The duration, amplitude, and shape of the compound action potential change with an increase in stimulus strength. When stimulation increases in strength, more fiber nerves are activated and the AP of the fibers summates a CAP and as a result, when the stimulus happens to be stronger a large segment of the fibers attain threshold. It is important to note that the threshold of fibers depends on both stimulus power and the period of the stimulus as well (Aiki.bme.duke.edu, 2010).
Since action potential has negative and positive deflections, it is referred to as biphasic and its negative point is due to the arrangement of after-hyperpolarization while the negative mode of the CAP is so because of how it is recorded. When the extreme left-hand 1-2 mm of the nerve is keenly crushed, it will make the action potential monophasic this is because the action will depolarize the membrane effectively and permanently at this end and the result would be monophasic compound action potential.
Initially, a compound action potential will not be observable because of the minimal stimulus amplitude; however, a short biphasic deflection at the commencement of the exhibit will be observed (Peripheral Nerves, 2008). When stimulus strength is increased, it means more fibers are recruited thus more action potentials are summed up to produce a bigger bell-shaped curve. Therefore, the more the stimulus strength is increased the more fibers are recruited resulting in a wider compound action potential with a longer duration (Iworx.com, 2010). Beyond a certain point, a further increase in the stimulus voltage no longer increases the amplitude of the observed action potential because it will have reached the maximal stimulus voltage. The point where there is no change in the amplitude whatsoever – increase in stimulus voltage does is not affected by an increase in the compound action potential is the point which is known as maximal stimulus voltage. At a maximal point, the compound action potential does not increase because all the fibers of the nerve have been excited and are CAPs.

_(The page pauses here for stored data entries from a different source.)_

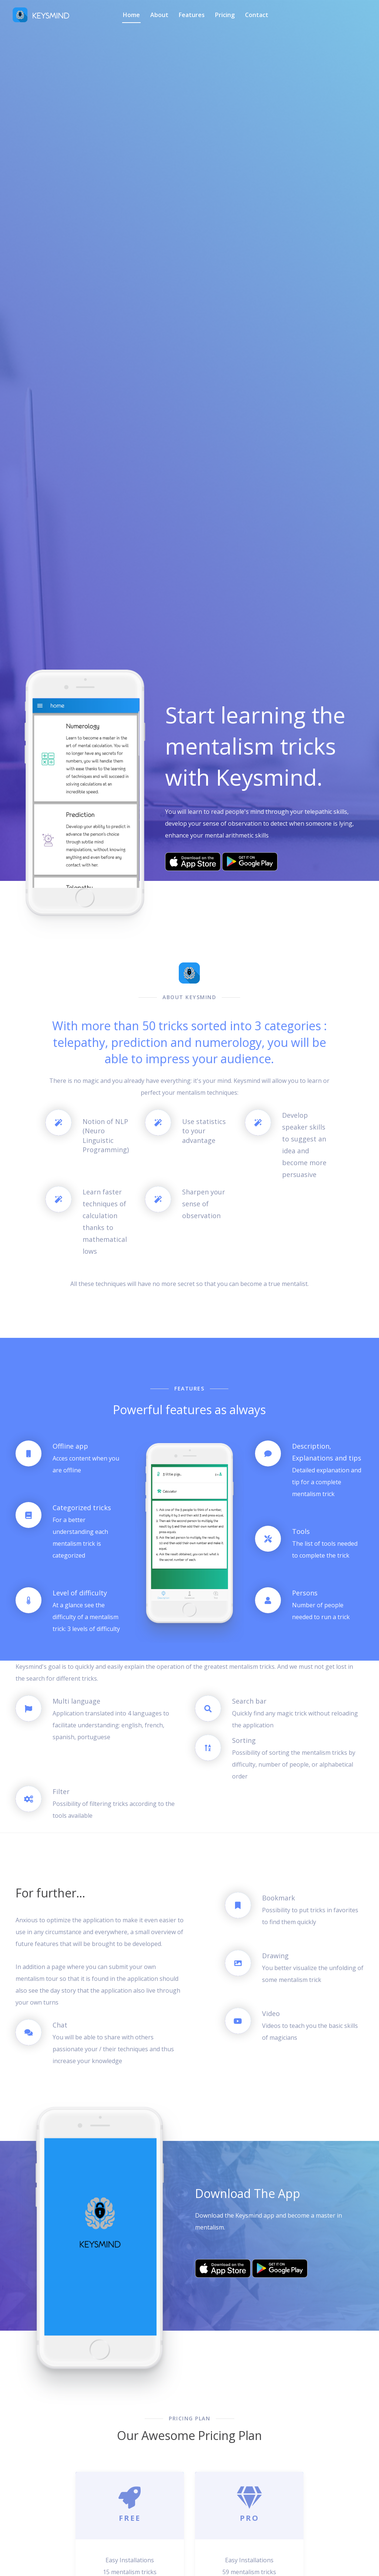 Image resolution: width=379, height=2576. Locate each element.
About (159, 15)
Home (131, 15)
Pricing (225, 15)
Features (192, 15)
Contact (256, 15)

The sciatic frog nerves contain numerous axons that vary in thresholds, diameters, and degree of myelination (Neuroscience Laboratory, n.d.). The variations are a recipe for the different types of waves. Type A fibers are the fibers that have the fastest conduction velocities and are the most myelinated and are further subdivided into δ, β, α, and γ types. Another type of fiber is type B which like type A is myelinated but they have slower conduction velocity and smaller diameters. The other group of fibers is type C, which has unmyelinated axons and is very small. Therefore, the waves are due to the responses of axons of the various fibers when stimulus is delivered to the nerve. When the waves move closer, it means that their velocity is increasing.
Conduction Velocity = Change of conduction distance:
- Peak latency
- = (25-0) mm/ (2.85-1.50) ms
- =25mm/1.35ms
- =18.5mm/ms
According to the McGill Physiology Virtual Lab (2010), “Absolute refractory period is the brief interval after a successful stimulus when no second shock, however maximal, can elicit another response. Its duration in mammalian A fiber is about 0.4 ms; in frog nerve, at 15oC it is about 2 ms”. This particular period will follow the absolute refractory period and it will not result until high stimulus voltage is passed through the system. It, therefore, follows that the refractoriness cannot be overcome by increasing the stimulus voltage.
When stimulus voltage is consistently increased, a second wave will be observed due to the response. It will appear very small will be a product of A-beta fibers. Axon’s response to the stimulus is reduced and after AP the axon can’t initiate another AP with the stimulus of any strength and this time that is known as the absolute refractory period. The axon can shoot a second AP after the absolute refractory period but with a stimulus of larger strength hence the relative refractory period. This relation exhibit the unique relationship between the two refractory periods that gives paramount information in either relating the periods or understanding their sequence.
There will not be any change in the action potential amplitudes impulse with nerve firing at 10impulses per second provided the stimulus strength be maintained. This is because duration, amplitude, and shape action potential are directly proportional to stimulus strength (Oakley Schafer, 200). Since there are directly proportional to stimulus strength, a decrease or increase in the stimulus strength will affect them accordingly. The local anesthetic will gradually block the conduction of action potential because during the process the transfer of charges and depolarization of membranes will be taking place to a point where there will be no more action potential. The fibers do not block at the same time since they have different properties.
References
Aiki.bme.duke.edu, 2010. Electrophysiology of the frog Sciatic nerve. Web.
Iworx.com, 2010. Recording compound Action potential with a differential amplifier.Web.
McGill Physiology Virtual Lab, (2010). Compound action potential. Web.
Neuroscience Laboratory, n.d.. The compound action potential. Web.
Oakley, B. & Schafer, B., 2001. Compound action potentials: frog sciatic nerve. Web.
Peripheral Nerves, 2008. The compound action potential. Web.